OpenSnitch is a GNU/Linux interactive application firewall

Platform availability and integration

  • OpenSnitch is packaged for Arch Linux (opensnitch in extra; eBPF module via AUR). Some users want OpenSUSE packages.
  • On Fedora, several prefer it over firewalld/firewall-config.
  • One user integrates it tightly with NixOS: rules are defined in Nix modules per package, which avoids churn across machines and upgrades.

Use cases, benefits, and effectiveness

  • Widely seen as useful to:
    • Catch “sloppy” or chatty apps (e.g., email clients making many connections).
    • Reveal unexpected connections from otherwise “trusted” apps (e.g., calculator fetching FX rates).
    • Limit damage of exploits: default-deny app firewalls can block exfiltration and C2 traffic.
  • Some say it has concretely prevented unwanted telemetry and license checks (comparison to Little Snitch blocking Adobe phone-home).

Usability and UX trade‑offs

  • Experiences differ sharply:
    • Some report only a few new rules per week after initial setup, calling the overhead small and the prompts reassuring.
    • Others find even a couple of prompts per week too disruptive and don’t want to “manage their workstation.”
  • Helpful features mentioned:
    • Per-executable rules with duration (once, 30s, 5m, until reboot, forever).
    • Wildcards (subdomains/subnets) and argument-based rules.
  • Desired improvements:
    • Better temporary/context rules (per PID, parent chain, port ranges for games).
    • Clearer handling of expired temporary rules in the UI.
  • At least one person reports frequent crashes that make it hard to rely on.

Security model and limitations

  • Core concern: once generic tools like curl/wget are whitelisted, malware can reuse them to bypass intent.
  • Proposed mitigations:
    • Rules keyed by executable hashes, not just paths or PIDs.
    • Policies based on process parent/child chains (EDR-style “only allow curl if spawned by trusted parent”).
    • Context-based modes (e.g., a special “dev” context or user).
  • Discussion of depth of inspection:
    • Domain/SNI-based filtering vs need to decrypt TLS.
    • Limitations with Encrypted SNI and DNS-over-HTTPS.
    • Alternative strategy: DNS whitelisting (sometimes via a forward proxy).

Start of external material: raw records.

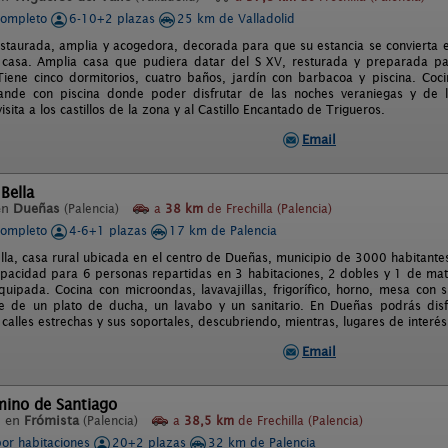
completo
6-10+2 plazas
25 km de Valladolid
estaurada, amplia y acogedora, decorada para que su estancia se convierta 
 casa. Amplia casa que pudiera datar del S XV, resturada y preparada pa
 Tiene cinco dormitorios, cuatro baños, jardín con barbacoa y piscina. Co
rande con piscina donde poder disfrutar de las noches veraniegas y de 
isita a los castillos de la zona y al Castillo Encantado de Trigueros.
Email
 Bella
en
Dueñas
(Palencia)
a
38 km
de Frechilla (Palencia)
completo
4-6+1 plazas
17 km de Palencia
ella, casa rural ubicada en el centro de Dueñas, municipio de 3000 habitantes
apacidad para 6 personas repartidas en 3 habitaciones, 2 dobles y 1 de mat
quipada. Cocina con microondas, lavavajillas, frigorífico, horno, mesa con s
 de un plato de ducha, un lavabo y un sanitario. En Dueñas podrás disfru
alles estrechas y sus soportales, descubriendo, mientras, lugares de interés 
Email
mino de Santiago
l en
Frómista
(Palencia)
a
38,5 km
de Frechilla (Palencia)
por habitaciones
20+2 plazas
32 km de Palencia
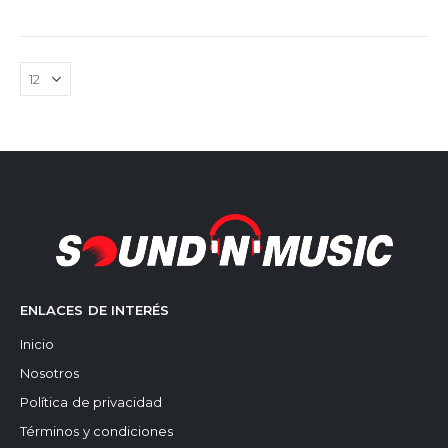
ENLACES DE INTERÉS
Inicio
Nosotros
Política de privacidad
Términos y condiciones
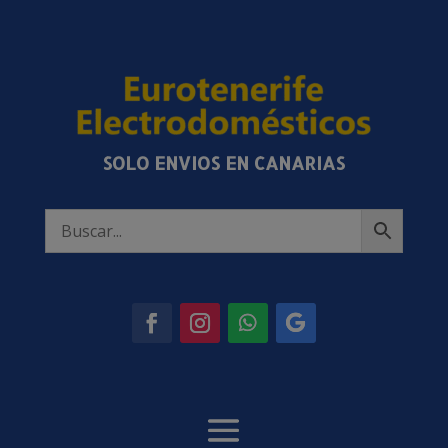
SOLO ENVIOS EN CANARIAS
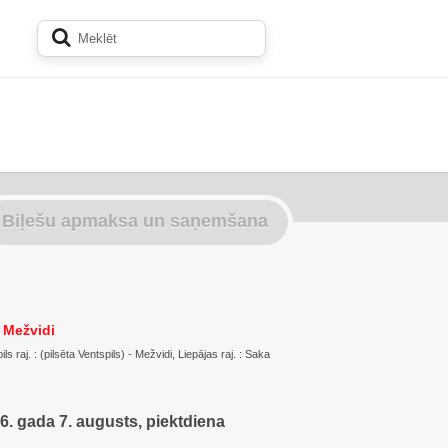
Biļešu apmaksa un saņemšana
 Mežvidi
ls raj. : (pilsēta Ventspils) - Mežvidi, Liepājas raj. : Saka
6. gada 7. augusts, piektdiena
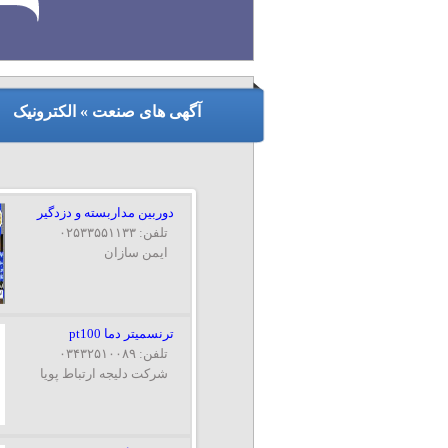
آگهی های صنعت » الکترونیک
دوربین مداربسته و دزدگیر
تلفن: ۰۲۵۳۳۵۵۱۱۳۳
ایمن سازان
ترنسمیتر دما pt100
تلفن: ۰۳۴۳۲۵۱۰۰۸۹
شرکت دلیجه ارتباط پویا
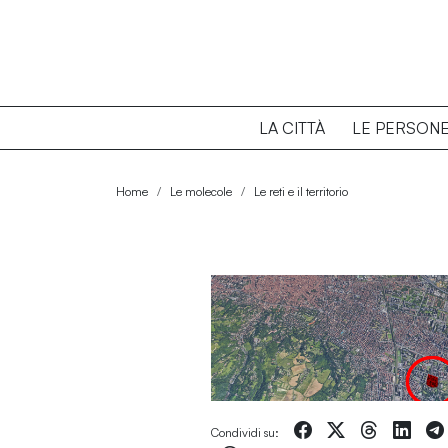
LA CITTÀ
LE PERSON
Home
Le molecole
Le reti e il territorio
Condividi su:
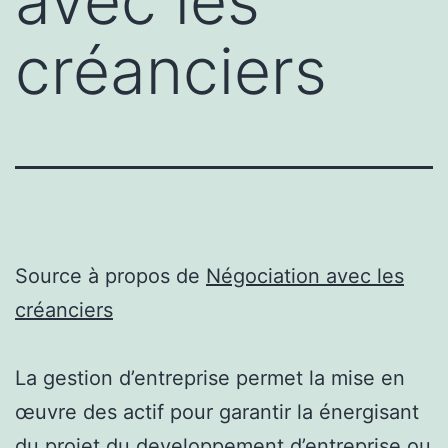
avec les
créanciers
Source à propos de
Négociation avec les
créanciers
La gestion d’entreprise permet la mise en
œuvre des actif pour garantir la énergisant
du projet du developpement d’entreprise ou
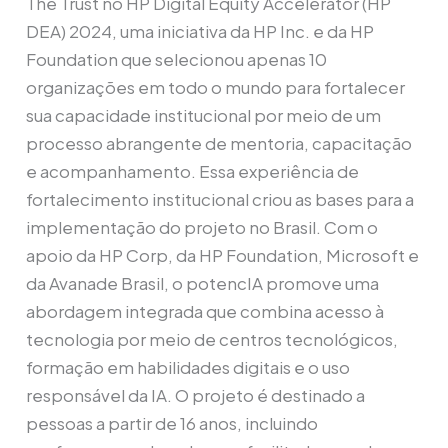
The Trust no HP Digital Equity Accelerator (HP
Brasil
DEA) 2024, uma iniciativa da HP Inc. e da HP
Foundation que selecionou apenas 10
organizações em todo o mundo para fortalecer
sua capacidade institucional por meio de um
processo abrangente de mentoria, capacitação
e acompanhamento. Essa experiência de
fortalecimento institucional criou as bases para a
implementação do projeto no Brasil. Com o
apoio da HP Corp, da HP Foundation, Microsoft e
da Avanade Brasil, o potencIA promove uma
abordagem integrada que combina acesso à
tecnologia por meio de centros tecnológicos,
formação em habilidades digitais e o uso
responsável da IA. O projeto é destinado a
pessoas a partir de 16 anos, incluindo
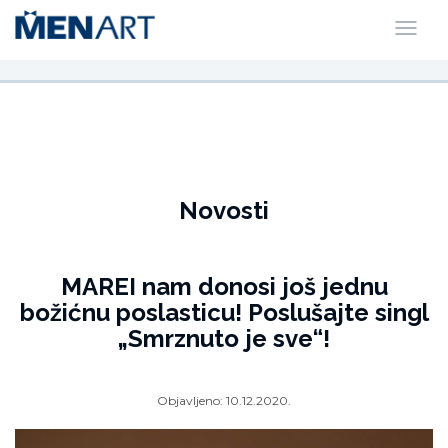
Novosti
MAREI nam donosi još jednu
božićnu poslasticu! Poslušajte singl
„Smrznuto je sve“!
Objavljeno:
10.12.2020.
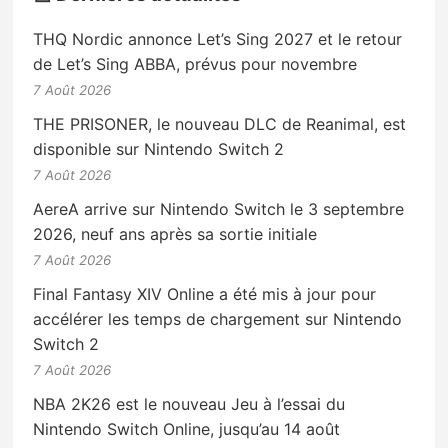
THQ Nordic annonce Let’s Sing 2027 et le retour
de Let’s Sing ABBA, prévus pour novembre
7 Août 2026
THE PRISONER, le nouveau DLC de Reanimal, est
disponible sur Nintendo Switch 2
7 Août 2026
AereA arrive sur Nintendo Switch le 3 septembre
2026, neuf ans après sa sortie initiale
7 Août 2026
Final Fantasy XIV Online a été mis à jour pour
accélérer les temps de chargement sur Nintendo
Switch 2
7 Août 2026
NBA 2K26 est le nouveau Jeu à l’essai du
Nintendo Switch Online, jusqu’au 14 août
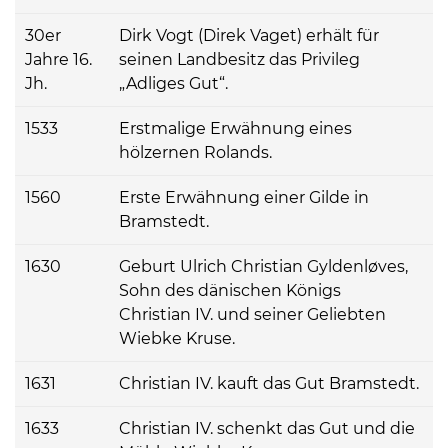
30er
Dirk Vogt (Direk Vaget) erhält für
Jahre 16.
seinen Landbesitz das Privileg
Jh.
„Adliges Gut“.
1533
Erstmalige Erwähnung eines
hölzernen Rolands.
1560
Erste Erwähnung einer Gilde in
Bramstedt.
1630
Geburt Ulrich Christian Gyldenløves,
Sohn des dänischen Königs
Christian IV. und seiner Geliebten
Wiebke Kruse.
1631
Christian IV. kauft das Gut Bramstedt.
1633
Christian IV. schenkt das Gut und die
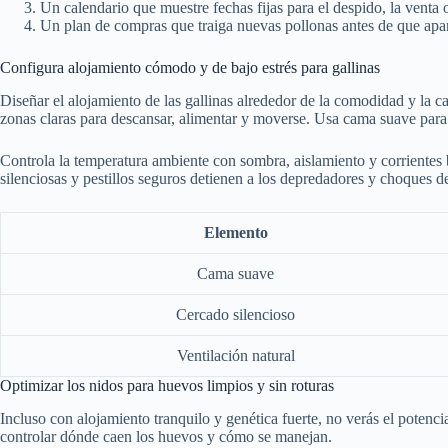
Un calendario que muestre fechas fijas para el despido, la venta o
Un plan de compras que traiga nuevas pollonas antes de que apar
Configura alojamiento cómodo y de bajo estrés para gallinas
Diseñar el alojamiento de las gallinas alrededor de la comodidad y la c
zonas claras para descansar, alimentar y moverse. Usa cama suave para pro
Controla la temperatura ambiente con sombra, aislamiento y corrientes b
silenciosas y pestillos seguros detienen a los depredadores y choques 
Elemento
Cama suave
Cercado silencioso
Ventilación natural
Optimizar los nidos para huevos limpios y sin roturas
Incluso con alojamiento tranquilo y genética fuerte, no verás el potenci
controlar dónde caen los huevos y cómo se manejan.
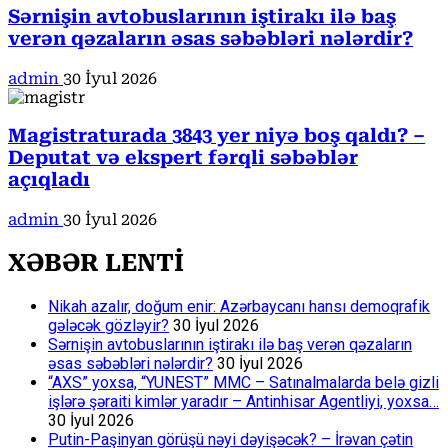
Sərnişin avtobuslarının iştirakı ilə baş
verən qəzaların əsas səbəbləri nələrdir?
admin
30 İyul 2026
Magistraturada 3843 yer niyə boş qaldı? –
Deputat və ekspert fərqli səbəblər
açıqladı
admin
30 İyul 2026
XƏBƏR LENTİ
Nikah azalır, doğum enir: Azərbaycanı hansı demoqrafik
gələcək gözləyir?
30 İyul 2026
Sərnişin avtobuslarının iştirakı ilə baş verən qəzaların
əsas səbəbləri nələrdir?
30 İyul 2026
“AXS” yoxsa, “YUNEST” MMC – Satınalmalarda belə gizli
işlərə şəraiti kimlər yaradır – Antinhisar Agentliyi, yoxsa…
30 İyul 2026
Putin-Paşinyan görüşü nəyi dəyişəcək? – İrəvan çətin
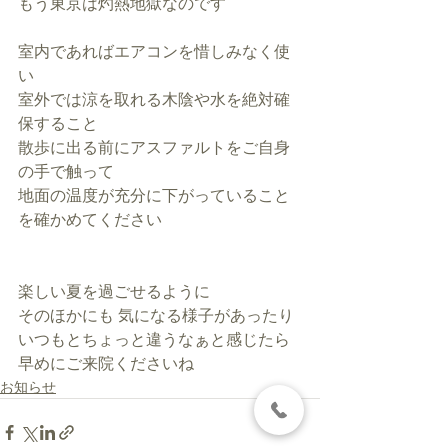
もう東京は灼熱地獄なのです
室内であればエアコンを惜しみなく使
い
室外では涼を取れる木陰や水を絶対確
保すること
散歩に出る前にアスファルトをご自身
の手で触って
地面の温度が充分に下がっていること
を確かめてください
楽しい夏を過ごせるように
そのほかにも 気になる様子があったり
いつもとちょっと違うなぁと感じたら
早めにご来院くださいね
お知らせ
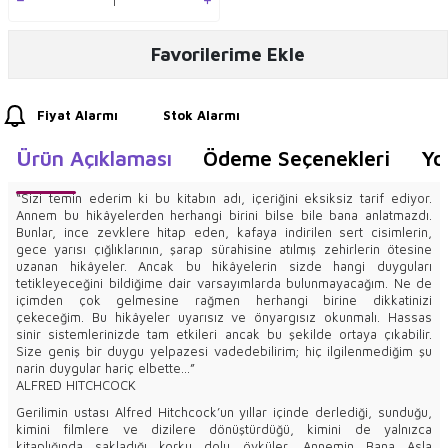
Favorilerime Ekle
Fiyat Alarmı
Stok Alarmı
Ürün Açıklaması
Ödeme Seçenekleri
Yo
“Sizi temin ederim ki bu kitabın adı, içeriğini eksiksiz tarif ediyor.
Annem bu hikâyelerden herhangi birini bilse bile bana anlatmazdı.
Bunlar, ince zevklere hitap eden, kafaya indirilen sert cisimlerin,
gece yarısı çığlıklarının, şarap sürahisine atılmış zehirlerin ötesine
uzanan hikâyeler. Ancak bu hikâyelerin sizde hangi duyguları
tetikleyeceğini bildiğime dair varsayımlarda bulunmayacağım. Ne de
içimden çok gelmesine rağmen herhangi birine dikkatinizi
çekeceğim. Bu hikâyeler uyarısız ve önyargısız okunmalı. Hassas
sinir sistemlerinizde tam etkileri ancak bu şekilde ortaya çıkabilir.
Size geniş bir duygu yelpazesi vadedebilirim; hiç ilgilenmediğim şu
narin duygular hariç elbette...”
ALFRED HITCHCOCK
Gerilimin ustası Alfred Hitchcock’un yıllar içinde derlediği, sunduğu,
kimini filmlere ve dizilere dönüştürdüğü, kimini de yalnızca
kitaplığında sakladığı korku dolu öyküler, Annemin Bana Asla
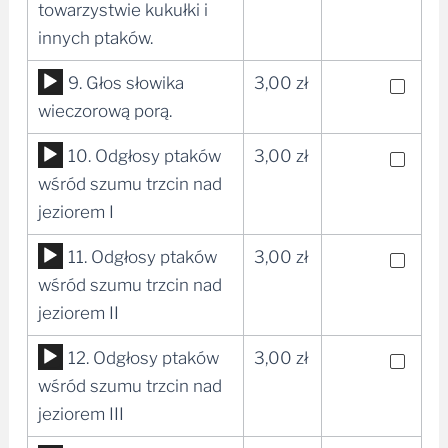
plików
towarzystwie kukułki i
dźwiękowych
innych ptaków.
Odtwarzacz
9. Głos słowika
3,00
zł
plików
wieczorową porą.
dźwiękowych
Odtwarzacz
10. Odgłosy ptaków
3,00
zł
plików
wśród szumu trzcin nad
dźwiękowych
jeziorem I
Odtwarzacz
11. Odgłosy ptaków
3,00
zł
plików
wśród szumu trzcin nad
dźwiękowych
jeziorem II
Odtwarzacz
12. Odgłosy ptaków
3,00
zł
plików
wśród szumu trzcin nad
dźwiękowych
jeziorem III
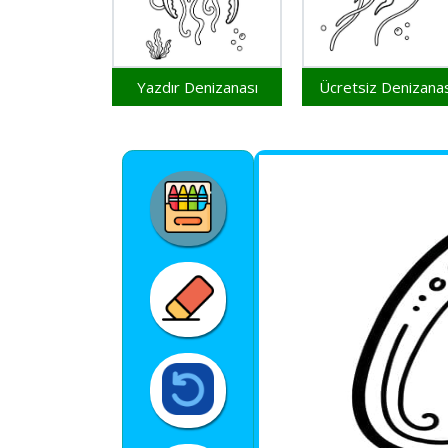
Yazdır Denizanası
Ücretsiz Denizanas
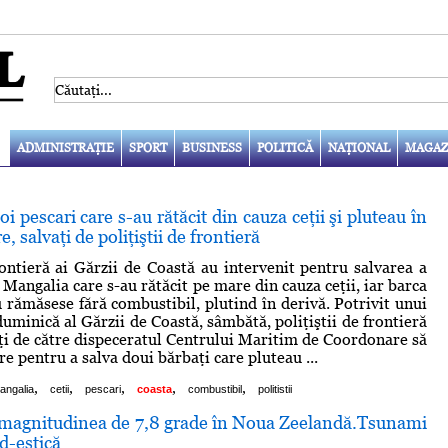
ADMINISTRAŢIE
SPORT
BUSINESS
POLITICĂ
NAŢIONAL
MAGAZ
i pescari care s-au rătăcit din cauza ceţii şi pluteau în
, salvaţi de poliţiştii de frontieră
frontieră ai Gărzii de Coastă au intervenit pentru salvarea a
 Mangalia care s-au rătăcit pe mare din cauza ceţii, iar barca
u rămăsese fără combustibil, plutind în derivă. Potrivit unui
uminică al Gărzii de Coastă, sâmbătă, poliţiştii de frontieră
taţi de către dispeceratul Centrului Maritim de Coordonare să
e pentru a salva doui bărbaţi care pluteau ...
,
,
,
,
,
angalia
cetii
pescari
coasta
combustibil
politistii
magnitudinea de 7,8 grade în Noua Zeelandă.Tsunami
d-estică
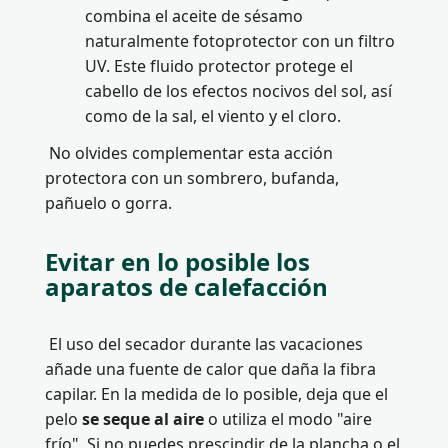
combina el aceite de sésamo
naturalmente fotoprotector con un filtro
UV. Este fluido protector protege el
cabello de los efectos nocivos del sol, así
como de la sal, el viento y el cloro.
No olvides complementar esta acción
protectora con un sombrero, bufanda,
pañuelo o gorra.
Evitar en lo posible los
aparatos de calefacción
El uso del secador durante las vacaciones
añade una fuente de calor que daña la fibra
capilar. En la medida de lo posible, deja que el
pelo
se seque al aire
o utiliza el modo "aire
frío". Si no puedes prescindir de la plancha o el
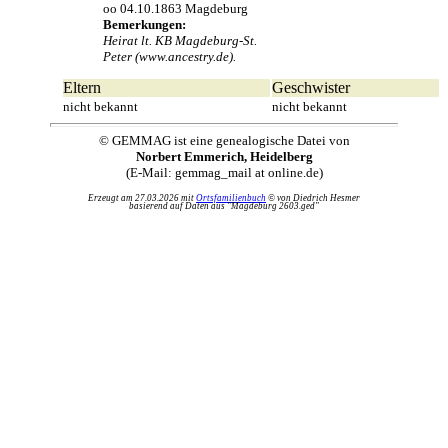
oo 04.10.1863 Magdeburg
Bemerkungen:
Heirat lt. KB Magdeburg-St.
Peter (www.ancestry.de).
Eltern
Geschwister
nicht bekannt
nicht bekannt
© GEMMAG ist eine genealogische Datei von
Norbert Emmerich, Heidelberg
(E-Mail: gemmag_mail at online.de)
Erzeugt am 27.03.2026 mit
Ortsfamilienbuch
© von Diedrich Hesmer
basierend auf Daten aus "Magdeburg 2603.ged"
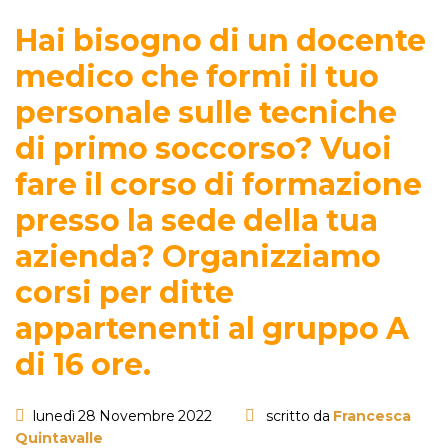
Hai bisogno di un docente
medico che formi il tuo
personale sulle tecniche
di primo soccorso? Vuoi
fare il corso di formazione
presso la sede della tua
azienda? Organizziamo
corsi per ditte
appartenenti al gruppo A
di 16 ore.
lunedì 28 Novembre 2022
scritto da
Francesca
Quintavalle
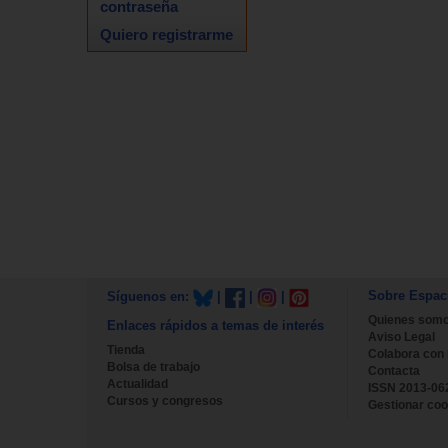
contraseña
Quiero registrarme
Sobre Espac
Síguenos en:
|
|
|
Quienes som
Enlaces rápidos a temas de interés
Aviso Legal
Tienda
Colabora con
Bolsa de trabajo
Contacta
Actualidad
ISSN 2013-06
Cursos y congresos
Gestionar coo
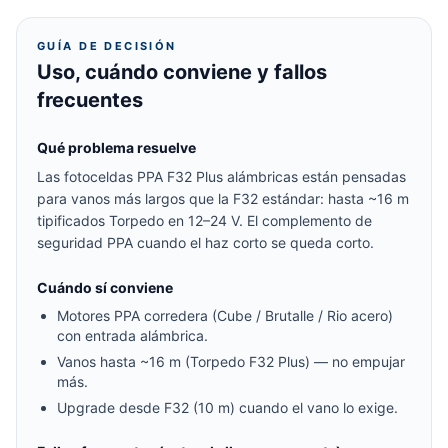
GUÍA DE DECISIÓN
Uso, cuándo conviene y fallos
frecuentes
Qué problema resuelve
Las fotoceldas PPA F32 Plus alámbricas están pensadas
para vanos más largos que la F32 estándar: hasta ~16 m
tipificados Torpedo en 12–24 V. El complemento de
seguridad PPA cuando el haz corto se queda corto.
Cuándo sí conviene
Motores PPA corredera (Cube / Brutalle / Rio acero)
con entrada alámbrica.
Vanos hasta ~16 m (Torpedo F32 Plus) — no empujar
más.
Upgrade desde F32 (10 m) cuando el vano lo exige.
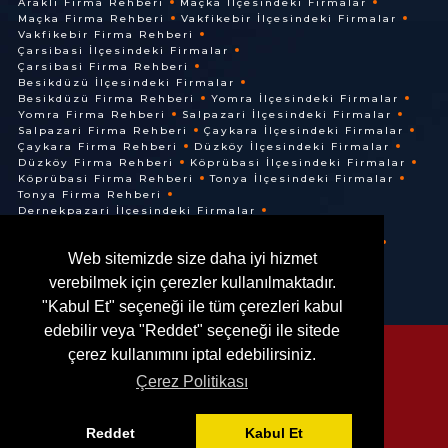
Arakli Firma Rehberi
Maçka İlçesindeki Firmalar
Maçka Firma Rehberi
Vakfikebir İlçesindeki Firmalar
Vakfikebir Firma Rehberi
Çarsibasi İlçesindeki Firmalar
Çarsibasi Firma Rehberi
Besikdüzü İlçesindeki Firmalar
Besikdüzü Firma Rehberi
Yomra İlçesindeki Firmalar
Yomra Firma Rehberi
Salpazari İlçesindeki Firmalar
Salpazari Firma Rehberi
Çaykara İlçesindeki Firmalar
Çaykara Firma Rehberi
Düzköy İlçesindeki Firmalar
Düzköy Firma Rehberi
Köprübasi İlçesindeki Firmalar
Köprübasi Firma Rehberi
Tonya İlçesindeki Firmalar
Tonya Firma Rehberi
Dernekpazari İlçesindeki Firmalar
Dernekpazari Firma Rehberi
Hayrat İlçesindeki Firmalar
Hayrat Firma Rehberi
Web sitemizde size daha iyi hizmet
Of İlçesindeki Firmalar
Of Firma Rehberi
verebilmek için çerezler kullanılmaktadır.
"Kabul Et" seçeneği ile tüm çerezleri kabul
edebilir veya "Reddet" seçeneği ile sitede
çerez kullanımını iptal edebilirsiniz.
Çerez Politikası
© @ 2016. Her Hakkı Saklıdır.
Reddet
Kabul Et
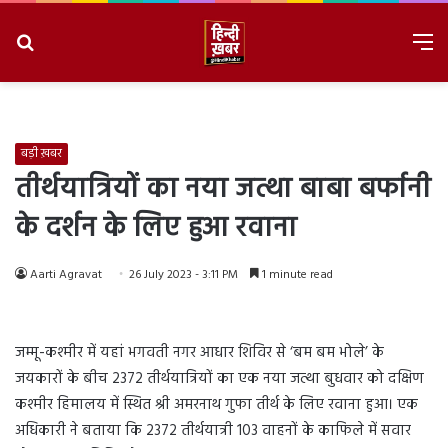
Search
M
for
8/6/2026, 6:37:15 PM
बड़ी ख़बर
तीर्थयात्रियों का नया जत्था बाबा बर्फानी
के दर्शन के लिए हुआ रवाना
Aarti Agravat
26 July 2023 - 3:11 PM
1 minute read
जम्मू-कश्मीर में यहां भगवती नगर आधार शिविर से ‘बम बम भोले’ के
जयकारों के बीच 2372 तीर्थयात्रियों का एक नया जत्था बुधवार को दक्षिण
कश्मीर हिमालय में स्थित श्री अमरनाथ गुफा तीर्थ के लिए रवाना हुआ। एक
अधिकारी ने बताया कि 2372 तीर्थयात्री 103 वाहनों के काफिले में सवार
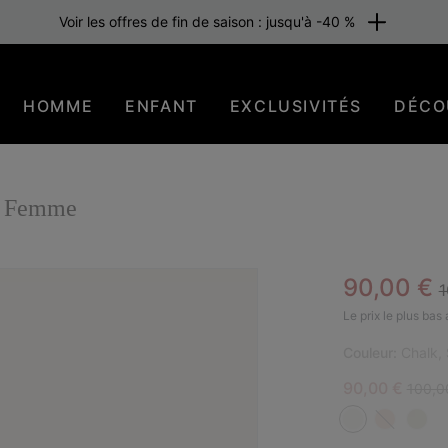
Voir les offres de fin de saison : jusqu'à -40 %
HOMME
ENFANT
EXCLUSIVITÉS
DÉCO
e Femme
R
Sale pric
90,00 €
1
BES
Le prix le plus bas
Couleur:
Chalk, 
Sale price:
Regula
90,00 €
100,0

Alternatives and related tools

  • macOS: LuLu (open source) and Little Snitch (more polished UX but paid).
  • Android: AFWall+ (root, iptables), NetGuard, Rethink DNS+Firewall, TrackerControl, and ROM-level firewalls in GrapheneOS/Lineage/Calyx; debate over reliability of VPN-based vs root-based firewalls.
  • Isolation-heavy alternative: Qubes OS to sandbox apps in VMs, though GPU/Wayland and battery issues are noted.
  • Containers: idea of per-container egress policies; reminder that netfilter/iptables is global at the host level.